Amazônia já está "internacionalizada", dizem ONGs
CAROLINA GLYCERIO
da BBC Brasil
O debate sobre o futuro da Amazônia já está internacionalizado seja pela importância que ganhou a questão do aquecimento global ou pela atuação de multinacionais na região, dizem ambientalistas entrevistados pela BBC Brasil.
"O Brasil se incomoda porque sabe que não tem soberania plena.

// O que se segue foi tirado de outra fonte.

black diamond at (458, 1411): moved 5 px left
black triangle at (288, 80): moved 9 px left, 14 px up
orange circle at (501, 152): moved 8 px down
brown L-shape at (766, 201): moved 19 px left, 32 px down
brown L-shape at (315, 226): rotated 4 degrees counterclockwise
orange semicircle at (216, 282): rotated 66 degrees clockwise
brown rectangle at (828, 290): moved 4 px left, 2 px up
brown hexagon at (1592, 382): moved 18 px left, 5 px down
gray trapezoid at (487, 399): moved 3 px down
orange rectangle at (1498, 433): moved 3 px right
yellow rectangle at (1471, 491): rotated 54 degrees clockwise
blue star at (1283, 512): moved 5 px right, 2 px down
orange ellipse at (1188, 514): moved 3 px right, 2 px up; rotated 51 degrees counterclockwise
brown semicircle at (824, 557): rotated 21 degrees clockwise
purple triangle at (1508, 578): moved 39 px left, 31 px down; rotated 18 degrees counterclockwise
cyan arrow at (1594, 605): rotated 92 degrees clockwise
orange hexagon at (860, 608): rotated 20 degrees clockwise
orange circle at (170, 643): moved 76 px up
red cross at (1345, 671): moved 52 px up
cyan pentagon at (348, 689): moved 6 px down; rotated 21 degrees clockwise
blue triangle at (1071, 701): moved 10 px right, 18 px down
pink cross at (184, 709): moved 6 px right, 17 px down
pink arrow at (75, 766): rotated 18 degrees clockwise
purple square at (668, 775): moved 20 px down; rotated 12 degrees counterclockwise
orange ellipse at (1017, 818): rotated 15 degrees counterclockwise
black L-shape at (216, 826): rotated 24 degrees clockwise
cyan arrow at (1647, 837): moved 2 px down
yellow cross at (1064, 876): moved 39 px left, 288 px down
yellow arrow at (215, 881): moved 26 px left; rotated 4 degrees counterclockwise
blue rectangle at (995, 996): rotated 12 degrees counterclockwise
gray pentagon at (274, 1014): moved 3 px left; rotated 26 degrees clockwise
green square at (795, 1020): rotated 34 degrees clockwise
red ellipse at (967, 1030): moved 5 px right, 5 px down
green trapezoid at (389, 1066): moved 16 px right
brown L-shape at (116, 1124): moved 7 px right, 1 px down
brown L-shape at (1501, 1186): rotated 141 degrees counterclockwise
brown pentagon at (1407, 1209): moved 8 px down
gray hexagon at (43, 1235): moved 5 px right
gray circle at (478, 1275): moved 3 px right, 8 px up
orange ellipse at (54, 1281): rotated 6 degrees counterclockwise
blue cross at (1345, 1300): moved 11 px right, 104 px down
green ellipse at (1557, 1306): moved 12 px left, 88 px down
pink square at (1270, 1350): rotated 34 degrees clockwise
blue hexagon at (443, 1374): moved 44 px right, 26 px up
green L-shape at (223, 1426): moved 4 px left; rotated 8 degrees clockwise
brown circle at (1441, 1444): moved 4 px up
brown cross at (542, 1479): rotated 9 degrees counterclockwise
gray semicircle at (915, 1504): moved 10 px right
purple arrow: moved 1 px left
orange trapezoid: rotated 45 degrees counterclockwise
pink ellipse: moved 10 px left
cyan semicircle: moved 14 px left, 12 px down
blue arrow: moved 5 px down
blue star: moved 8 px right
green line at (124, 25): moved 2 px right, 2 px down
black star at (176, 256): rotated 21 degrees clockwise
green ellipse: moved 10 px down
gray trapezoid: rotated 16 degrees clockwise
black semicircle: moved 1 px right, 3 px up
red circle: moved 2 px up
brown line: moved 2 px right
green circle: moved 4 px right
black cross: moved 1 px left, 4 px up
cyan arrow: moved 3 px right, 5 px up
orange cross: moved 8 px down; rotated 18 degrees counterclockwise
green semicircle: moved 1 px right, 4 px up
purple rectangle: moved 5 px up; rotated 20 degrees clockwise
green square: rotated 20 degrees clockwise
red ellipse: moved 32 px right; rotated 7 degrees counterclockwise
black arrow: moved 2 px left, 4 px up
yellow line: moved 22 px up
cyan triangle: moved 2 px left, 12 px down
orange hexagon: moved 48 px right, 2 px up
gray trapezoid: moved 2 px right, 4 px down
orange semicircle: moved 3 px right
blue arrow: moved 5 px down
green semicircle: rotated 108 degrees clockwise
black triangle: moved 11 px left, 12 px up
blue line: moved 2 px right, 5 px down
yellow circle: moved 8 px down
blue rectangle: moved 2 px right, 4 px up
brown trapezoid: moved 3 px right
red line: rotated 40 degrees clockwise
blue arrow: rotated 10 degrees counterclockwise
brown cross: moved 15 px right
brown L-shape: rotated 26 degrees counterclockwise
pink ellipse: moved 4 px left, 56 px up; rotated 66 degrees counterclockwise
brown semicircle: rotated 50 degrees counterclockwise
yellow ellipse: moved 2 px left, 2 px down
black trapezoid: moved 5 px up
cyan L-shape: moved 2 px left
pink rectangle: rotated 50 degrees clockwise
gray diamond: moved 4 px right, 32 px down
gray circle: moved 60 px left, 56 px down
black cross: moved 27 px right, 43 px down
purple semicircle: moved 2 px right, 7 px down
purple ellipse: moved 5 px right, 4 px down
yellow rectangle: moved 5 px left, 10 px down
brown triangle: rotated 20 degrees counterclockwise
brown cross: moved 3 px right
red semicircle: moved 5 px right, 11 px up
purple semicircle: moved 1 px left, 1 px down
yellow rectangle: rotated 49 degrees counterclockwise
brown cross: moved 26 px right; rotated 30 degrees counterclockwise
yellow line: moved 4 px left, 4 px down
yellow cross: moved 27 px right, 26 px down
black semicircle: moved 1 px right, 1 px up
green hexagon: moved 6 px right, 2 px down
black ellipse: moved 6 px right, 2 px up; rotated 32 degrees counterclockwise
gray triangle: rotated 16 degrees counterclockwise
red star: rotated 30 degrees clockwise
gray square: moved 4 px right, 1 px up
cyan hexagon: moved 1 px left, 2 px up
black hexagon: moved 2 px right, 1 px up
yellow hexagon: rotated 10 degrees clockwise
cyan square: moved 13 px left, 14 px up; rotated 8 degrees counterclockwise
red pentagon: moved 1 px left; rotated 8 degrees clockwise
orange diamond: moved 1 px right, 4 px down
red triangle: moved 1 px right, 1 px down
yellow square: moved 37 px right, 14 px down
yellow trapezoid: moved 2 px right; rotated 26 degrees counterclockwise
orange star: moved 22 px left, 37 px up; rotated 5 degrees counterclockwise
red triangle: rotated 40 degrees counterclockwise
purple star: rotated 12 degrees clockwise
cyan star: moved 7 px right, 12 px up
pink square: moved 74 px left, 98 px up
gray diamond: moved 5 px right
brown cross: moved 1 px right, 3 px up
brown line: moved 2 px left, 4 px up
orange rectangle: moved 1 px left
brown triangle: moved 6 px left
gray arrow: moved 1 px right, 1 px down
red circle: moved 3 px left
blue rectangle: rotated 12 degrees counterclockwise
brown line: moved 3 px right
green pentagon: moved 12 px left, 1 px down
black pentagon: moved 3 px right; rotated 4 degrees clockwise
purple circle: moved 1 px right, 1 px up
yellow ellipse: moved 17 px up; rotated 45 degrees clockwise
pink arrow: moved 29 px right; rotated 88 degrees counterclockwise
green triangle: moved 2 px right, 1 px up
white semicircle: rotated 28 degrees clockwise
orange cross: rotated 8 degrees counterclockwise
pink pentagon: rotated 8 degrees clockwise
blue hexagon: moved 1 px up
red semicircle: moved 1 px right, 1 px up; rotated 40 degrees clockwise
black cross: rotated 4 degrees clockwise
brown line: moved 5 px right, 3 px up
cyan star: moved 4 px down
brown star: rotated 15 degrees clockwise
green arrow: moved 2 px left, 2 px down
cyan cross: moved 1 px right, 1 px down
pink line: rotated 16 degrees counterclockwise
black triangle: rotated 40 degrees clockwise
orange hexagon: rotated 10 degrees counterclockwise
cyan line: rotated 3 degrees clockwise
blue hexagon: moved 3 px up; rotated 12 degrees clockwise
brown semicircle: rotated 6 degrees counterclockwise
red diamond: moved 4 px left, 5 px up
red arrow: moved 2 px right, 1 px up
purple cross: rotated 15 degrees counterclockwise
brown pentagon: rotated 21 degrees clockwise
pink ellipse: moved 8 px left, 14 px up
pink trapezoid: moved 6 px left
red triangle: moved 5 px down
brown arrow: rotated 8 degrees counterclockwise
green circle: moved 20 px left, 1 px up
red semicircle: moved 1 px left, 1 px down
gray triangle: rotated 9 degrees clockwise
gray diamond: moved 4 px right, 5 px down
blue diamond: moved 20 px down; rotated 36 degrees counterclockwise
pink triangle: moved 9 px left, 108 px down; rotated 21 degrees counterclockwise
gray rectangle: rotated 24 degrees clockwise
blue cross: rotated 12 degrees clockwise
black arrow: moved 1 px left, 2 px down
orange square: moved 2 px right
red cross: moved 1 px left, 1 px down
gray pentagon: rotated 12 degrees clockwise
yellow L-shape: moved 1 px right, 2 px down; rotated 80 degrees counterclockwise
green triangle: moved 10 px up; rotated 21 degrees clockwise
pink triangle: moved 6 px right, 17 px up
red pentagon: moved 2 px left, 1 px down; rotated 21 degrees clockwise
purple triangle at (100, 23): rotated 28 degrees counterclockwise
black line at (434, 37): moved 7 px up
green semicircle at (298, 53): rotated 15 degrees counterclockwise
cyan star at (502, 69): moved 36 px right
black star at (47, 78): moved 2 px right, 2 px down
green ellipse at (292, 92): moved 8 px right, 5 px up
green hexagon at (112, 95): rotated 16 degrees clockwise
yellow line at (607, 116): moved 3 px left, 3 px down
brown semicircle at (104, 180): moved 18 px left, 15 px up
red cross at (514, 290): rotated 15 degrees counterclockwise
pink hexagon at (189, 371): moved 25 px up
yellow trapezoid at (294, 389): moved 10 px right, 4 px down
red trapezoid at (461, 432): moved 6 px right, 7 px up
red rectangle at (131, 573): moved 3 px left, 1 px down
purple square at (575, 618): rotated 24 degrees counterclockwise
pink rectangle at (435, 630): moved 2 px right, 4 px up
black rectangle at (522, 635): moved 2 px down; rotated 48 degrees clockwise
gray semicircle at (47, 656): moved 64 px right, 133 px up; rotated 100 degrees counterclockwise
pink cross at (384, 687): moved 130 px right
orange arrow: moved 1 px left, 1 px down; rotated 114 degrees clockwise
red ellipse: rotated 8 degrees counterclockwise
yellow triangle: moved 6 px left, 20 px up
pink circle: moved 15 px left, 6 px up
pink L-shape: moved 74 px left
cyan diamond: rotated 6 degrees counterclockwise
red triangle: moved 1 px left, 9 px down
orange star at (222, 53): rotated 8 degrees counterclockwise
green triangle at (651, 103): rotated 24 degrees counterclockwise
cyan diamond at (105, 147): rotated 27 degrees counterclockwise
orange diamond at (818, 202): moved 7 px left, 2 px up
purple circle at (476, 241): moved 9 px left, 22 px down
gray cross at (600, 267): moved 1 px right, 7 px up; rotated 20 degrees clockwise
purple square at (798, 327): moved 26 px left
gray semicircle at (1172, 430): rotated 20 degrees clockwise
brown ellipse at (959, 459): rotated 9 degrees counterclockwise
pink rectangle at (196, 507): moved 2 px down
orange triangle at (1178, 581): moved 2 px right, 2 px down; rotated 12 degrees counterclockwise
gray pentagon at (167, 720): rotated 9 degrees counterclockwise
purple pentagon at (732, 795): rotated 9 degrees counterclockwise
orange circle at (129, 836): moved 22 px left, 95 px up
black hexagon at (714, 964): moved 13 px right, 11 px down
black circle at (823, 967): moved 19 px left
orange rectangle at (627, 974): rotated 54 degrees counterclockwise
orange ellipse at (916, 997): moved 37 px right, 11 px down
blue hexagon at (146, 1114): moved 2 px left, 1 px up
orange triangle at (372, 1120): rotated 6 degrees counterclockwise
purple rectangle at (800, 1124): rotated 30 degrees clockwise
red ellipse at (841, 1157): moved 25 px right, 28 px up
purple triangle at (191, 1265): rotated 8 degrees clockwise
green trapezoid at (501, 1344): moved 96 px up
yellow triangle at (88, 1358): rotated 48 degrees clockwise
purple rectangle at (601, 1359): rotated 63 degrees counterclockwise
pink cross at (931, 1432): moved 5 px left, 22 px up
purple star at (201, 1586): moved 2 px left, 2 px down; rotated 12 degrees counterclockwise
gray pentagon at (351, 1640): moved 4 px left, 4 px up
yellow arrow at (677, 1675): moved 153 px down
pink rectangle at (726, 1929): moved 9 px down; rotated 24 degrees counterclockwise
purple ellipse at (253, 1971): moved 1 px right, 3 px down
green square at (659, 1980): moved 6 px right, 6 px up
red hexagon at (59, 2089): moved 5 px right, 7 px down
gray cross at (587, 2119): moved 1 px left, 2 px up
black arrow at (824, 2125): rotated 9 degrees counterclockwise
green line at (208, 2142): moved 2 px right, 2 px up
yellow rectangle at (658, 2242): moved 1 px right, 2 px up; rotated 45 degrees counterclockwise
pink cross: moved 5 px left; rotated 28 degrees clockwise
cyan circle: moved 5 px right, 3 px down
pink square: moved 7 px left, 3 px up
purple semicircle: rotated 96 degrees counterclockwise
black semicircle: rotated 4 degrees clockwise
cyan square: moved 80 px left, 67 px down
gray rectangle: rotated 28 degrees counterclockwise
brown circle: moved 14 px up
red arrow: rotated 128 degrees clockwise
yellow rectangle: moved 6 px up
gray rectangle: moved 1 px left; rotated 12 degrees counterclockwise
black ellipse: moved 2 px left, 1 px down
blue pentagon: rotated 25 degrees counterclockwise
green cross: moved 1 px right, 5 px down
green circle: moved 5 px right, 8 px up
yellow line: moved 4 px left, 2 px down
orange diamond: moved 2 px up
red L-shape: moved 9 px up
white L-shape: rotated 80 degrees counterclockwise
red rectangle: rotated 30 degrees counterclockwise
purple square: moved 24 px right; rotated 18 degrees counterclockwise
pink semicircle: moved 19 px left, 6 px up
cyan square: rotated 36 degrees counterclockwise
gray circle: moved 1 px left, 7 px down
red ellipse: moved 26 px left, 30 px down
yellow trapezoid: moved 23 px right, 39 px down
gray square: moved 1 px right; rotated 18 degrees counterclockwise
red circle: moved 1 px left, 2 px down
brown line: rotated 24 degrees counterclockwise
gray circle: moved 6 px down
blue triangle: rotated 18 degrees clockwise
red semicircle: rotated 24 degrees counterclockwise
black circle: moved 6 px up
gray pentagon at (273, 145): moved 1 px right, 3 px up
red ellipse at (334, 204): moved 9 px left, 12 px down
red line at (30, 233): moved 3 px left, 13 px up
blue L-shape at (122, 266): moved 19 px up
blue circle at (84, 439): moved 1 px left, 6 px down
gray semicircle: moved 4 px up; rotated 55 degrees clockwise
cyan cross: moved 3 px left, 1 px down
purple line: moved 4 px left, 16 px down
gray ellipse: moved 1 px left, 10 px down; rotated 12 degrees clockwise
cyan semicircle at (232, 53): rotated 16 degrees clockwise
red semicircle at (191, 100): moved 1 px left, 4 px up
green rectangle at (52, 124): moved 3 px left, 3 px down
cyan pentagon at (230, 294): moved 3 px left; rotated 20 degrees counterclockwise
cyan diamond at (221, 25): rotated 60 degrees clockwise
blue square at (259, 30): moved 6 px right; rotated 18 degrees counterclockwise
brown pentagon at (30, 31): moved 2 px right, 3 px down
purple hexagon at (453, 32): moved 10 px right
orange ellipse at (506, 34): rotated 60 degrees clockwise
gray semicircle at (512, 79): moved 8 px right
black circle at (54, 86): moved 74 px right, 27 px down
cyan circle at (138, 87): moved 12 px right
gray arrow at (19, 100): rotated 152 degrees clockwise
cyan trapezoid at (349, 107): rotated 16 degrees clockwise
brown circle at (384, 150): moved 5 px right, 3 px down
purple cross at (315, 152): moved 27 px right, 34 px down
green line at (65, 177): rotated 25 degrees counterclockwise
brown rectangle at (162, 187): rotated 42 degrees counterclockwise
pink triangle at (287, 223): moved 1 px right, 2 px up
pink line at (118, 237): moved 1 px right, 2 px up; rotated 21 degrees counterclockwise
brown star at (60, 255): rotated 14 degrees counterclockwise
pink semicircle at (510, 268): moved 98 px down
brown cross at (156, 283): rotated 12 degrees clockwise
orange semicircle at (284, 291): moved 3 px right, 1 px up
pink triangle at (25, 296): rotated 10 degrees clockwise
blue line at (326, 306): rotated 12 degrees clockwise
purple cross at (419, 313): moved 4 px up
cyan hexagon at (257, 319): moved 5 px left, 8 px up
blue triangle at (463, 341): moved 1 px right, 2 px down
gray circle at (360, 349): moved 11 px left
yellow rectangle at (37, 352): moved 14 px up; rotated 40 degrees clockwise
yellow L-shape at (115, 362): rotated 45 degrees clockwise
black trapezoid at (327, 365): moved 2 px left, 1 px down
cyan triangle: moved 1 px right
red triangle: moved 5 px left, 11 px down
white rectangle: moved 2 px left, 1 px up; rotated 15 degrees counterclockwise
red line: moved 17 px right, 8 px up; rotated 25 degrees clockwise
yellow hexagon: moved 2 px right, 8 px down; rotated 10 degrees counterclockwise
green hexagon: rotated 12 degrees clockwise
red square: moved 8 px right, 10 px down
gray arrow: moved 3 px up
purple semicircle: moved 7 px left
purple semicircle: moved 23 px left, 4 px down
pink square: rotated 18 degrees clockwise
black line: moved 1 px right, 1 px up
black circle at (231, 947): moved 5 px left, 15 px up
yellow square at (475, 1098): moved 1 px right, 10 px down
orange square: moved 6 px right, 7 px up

Sabe que se quiser desmatar tudo, vai ter problemas [com a comunidade internacional]", afirma o pesquisador Paulo Barreto, do Imazon.
Ele cita como o exemplo o fato de qualquer acesso a crédito para projetos na Amazônia depender hoje de estudos sobre os impactos ambientais.
Além disso, diz Barreto, o próprio governo brasileiro tem interesse em mostrar ao mundo é capaz de fazer uma boa gestão da Amazônia para conseguir levar adiante sua ambição de desempenhar um papel maior no cenário internacional.
"O Brasil quer se colocar como um ator importante em relação a temas internacionais e a Amazônia é uma questão crítica para o país ter esse posicionamento estratégico. A gente tem que demonstrar que cuida da Amazônia".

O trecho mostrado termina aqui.